Everyone knows that robotics is the future. The future of reducing staffing costs, the future of streamlined efficiency and even, you could argue, the future of machines working for us and the reduction of working hours (we can but dream). Machine automation involves Information Technology (IT) in the form of software and hardware that is designed to be able to control the work of machines – sometimes down to the absolute minutiae, allowing for a level of control that would otherwise be impossible, or at the very best susceptible to human error (on the part of those controlling the machinery). Factory automation systems are a great example of machines under the control of sophisticated automation software.

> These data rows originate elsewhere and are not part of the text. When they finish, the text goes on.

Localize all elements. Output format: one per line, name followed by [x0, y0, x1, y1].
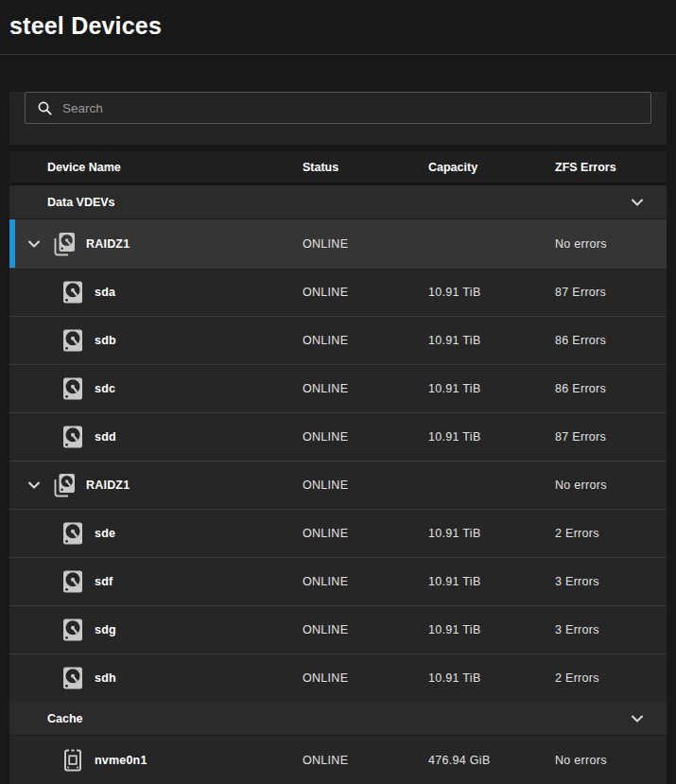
device-status: ONLINE: [291, 527, 417, 540]
hdd-icon: [61, 521, 85, 546]
device-name: sdb: [95, 334, 116, 347]
device-status: ONLINE: [291, 382, 417, 395]
device-row-sdh[interactable]: sdh ONLINE 10.91 TiB 2 Errors: [9, 653, 667, 702]
column-header-zfs-errors: ZFS Errors: [544, 161, 667, 174]
column-header-capacity: Capacity: [417, 161, 544, 174]
device-name: sdc: [95, 382, 115, 395]
hdd-icon: [61, 280, 85, 305]
device-capacity: 10.91 TiB: [417, 623, 544, 636]
device-errors: 3 Errors: [544, 623, 667, 636]
device-row-nvme0n1[interactable]: nvme0n1 ONLINE 476.94 GiB No errors: [9, 736, 667, 784]
device-capacity: 10.91 TiB: [417, 430, 544, 444]
device-name: sde: [95, 527, 115, 540]
device-name-cell: sda: [9, 280, 291, 305]
device-name: sdh: [95, 671, 116, 685]
device-row-sdf[interactable]: sdf ONLINE 10.91 TiB 3 Errors: [9, 557, 667, 605]
page-title: steel Devices: [0, 0, 676, 42]
table-header: Device Name Status Capacity ZFS Errors: [9, 151, 667, 185]
device-errors: No errors: [544, 479, 667, 492]
device-status: ONLINE: [291, 623, 417, 636]
device-name-cell: sdg: [9, 618, 291, 642]
search-box[interactable]: [25, 92, 651, 124]
device-row-RAIDZ1[interactable]: RAIDZ1 ONLINE No errors: [9, 461, 667, 509]
device-capacity: 10.91 TiB: [417, 575, 544, 588]
device-status: ONLINE: [291, 286, 417, 299]
device-capacity: 10.91 TiB: [417, 671, 544, 685]
device-name-cell: sde: [9, 521, 291, 546]
hdd-icon: [61, 666, 85, 690]
devices-table: Device Name Status Capacity ZFS Errors D…: [9, 151, 667, 784]
device-status: ONLINE: [291, 575, 417, 588]
device-status: ONLINE: [291, 237, 417, 251]
title-divider: [0, 54, 676, 55]
chevron-down-icon[interactable]: [26, 236, 42, 252]
device-name-cell: sdf: [9, 569, 291, 594]
raid-icon: [52, 232, 77, 256]
device-name: RAIDZ1: [86, 479, 130, 492]
device-capacity: 10.91 TiB: [417, 334, 544, 347]
device-status: ONLINE: [291, 671, 417, 685]
device-row-sda[interactable]: sda ONLINE 10.91 TiB 87 Errors: [9, 268, 667, 316]
hdd-icon: [61, 376, 85, 401]
search-input[interactable]: [53, 101, 650, 115]
device-errors: 87 Errors: [544, 430, 667, 444]
device-status: ONLINE: [291, 334, 417, 347]
device-name-cell: sdd: [9, 425, 291, 449]
device-errors: 87 Errors: [544, 286, 667, 299]
hdd-icon: [61, 425, 85, 449]
device-errors: 86 Errors: [544, 382, 667, 395]
table-body: Data VDEVs RAIDZ1 ONLINE No errors sda O…: [9, 185, 667, 784]
device-errors: No errors: [544, 754, 667, 767]
column-header-status: Status: [291, 161, 417, 174]
device-row-sdc[interactable]: sdc ONLINE 10.91 TiB 86 Errors: [9, 364, 667, 412]
device-name-cell: RAIDZ1: [9, 232, 291, 256]
search-card: [9, 92, 667, 145]
chevron-down-icon[interactable]: [630, 195, 645, 210]
device-status: ONLINE: [291, 754, 417, 767]
hdd-icon: [61, 569, 85, 594]
group-row-data-vdevs[interactable]: Data VDEVs: [9, 185, 667, 219]
raid-icon: [52, 473, 77, 497]
device-errors: 3 Errors: [544, 575, 667, 588]
ssd-icon: [61, 748, 85, 773]
device-name: sda: [95, 286, 115, 299]
device-capacity: 10.91 TiB: [417, 527, 544, 540]
device-errors: 2 Errors: [544, 671, 667, 685]
chevron-down-icon[interactable]: [26, 478, 42, 493]
device-capacity: 10.91 TiB: [417, 286, 544, 299]
device-name-cell: sdb: [9, 328, 291, 353]
device-status: ONLINE: [291, 479, 417, 492]
device-row-RAIDZ1[interactable]: RAIDZ1 ONLINE No errors: [9, 219, 667, 268]
device-capacity: 476.94 GiB: [417, 754, 544, 767]
device-status: ONLINE: [291, 430, 417, 444]
group-row-cache[interactable]: Cache: [9, 702, 667, 736]
device-name-cell: RAIDZ1: [9, 473, 291, 497]
device-row-sdb[interactable]: sdb ONLINE 10.91 TiB 86 Errors: [9, 316, 667, 364]
column-header-device-name: Device Name: [9, 161, 291, 174]
device-row-sde[interactable]: sde ONLINE 10.91 TiB 2 Errors: [9, 509, 667, 557]
group-label: Data VDEVs: [47, 196, 115, 209]
device-name: sdf: [95, 575, 113, 588]
device-name: sdg: [95, 623, 116, 636]
device-errors: No errors: [544, 237, 667, 251]
device-capacity: 10.91 TiB: [417, 382, 544, 395]
device-name-cell: nvme0n1: [9, 748, 291, 773]
device-name: RAIDZ1: [86, 237, 130, 251]
chevron-down-icon[interactable]: [630, 711, 645, 726]
device-errors: 86 Errors: [544, 334, 667, 347]
device-errors: 2 Errors: [544, 527, 667, 540]
hdd-icon: [61, 618, 85, 642]
device-name-cell: sdh: [9, 666, 291, 690]
hdd-icon: [61, 328, 85, 353]
device-name-cell: sdc: [9, 376, 291, 401]
device-row-sdd[interactable]: sdd ONLINE 10.91 TiB 87 Errors: [9, 412, 667, 461]
group-label: Cache: [47, 712, 83, 725]
device-name: nvme0n1: [95, 754, 147, 767]
search-icon: [37, 100, 53, 116]
device-name: sdd: [95, 430, 116, 444]
device-row-sdg[interactable]: sdg ONLINE 10.91 TiB 3 Errors: [9, 605, 667, 653]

Examples of machinery with automation software:
ATMs were only introduced in the mid-1980s. Previously if you wished to withdraw cash or check your balance you would have to walk to your local branch. Thanks to automation software, these machines have transformed the way people can access their money. Bowling alleys before automation needed people to reset the pins. Imagine that! Going back a little further in time, telephone switchboards were manually operated by teams of human operators. Now automated virtual and hosted PBX systems do the job.
Examples of types of automation:
Choreography: Usually illustrated by defining it as is the matter of composing the sequence of steps and moves for a dance that can be performed autonomously by an individual dancer from within the group. Of course this is an analogy and when implemented in automation of machinery via IT solutions it manifests in the plan and control of operations in an autonomous manner whereby individual objects of control (tasks, processes or services) interact and sync up with one another according to sequences that have been designed and ‘learned’ in the early stages of operation. Each individual element plays a vital role in determining the desired outcome.
Process Orchestration: Process orchestration involves the automation of processes by a central controller that puts process steps into action in response to events and data. This can be implemented via a generic tool such as a workflow engine or custom algorithms, allowing for a broad spectrum of simplicity and intricacy. Orchestration, as opposed to choreography places the emphasis on a central controller – be it software based or human to manage the outcome. Workflow, is a term used for semi-automation, which relies on more human involvement and can see the integration of choreography and process orchestration.
Swarm Intelligence: Very small robots who self-organize in a team in order to build a product to customer specifications.
Event Processing: This is usually represented by software that analyses streams of data for events that require action.
In addition, we have decision algorithms, which are self-explanatory and use algorithms to trigger necessary decisions, actioned by machinery at the end point and robotics (which introduces sensory perception and a huge element of flexibility in machinery) and artificial intelligence, which involves software capable of learning from situations and events – this is where many believe the future will lie, but also where ethical issues may begin to arise.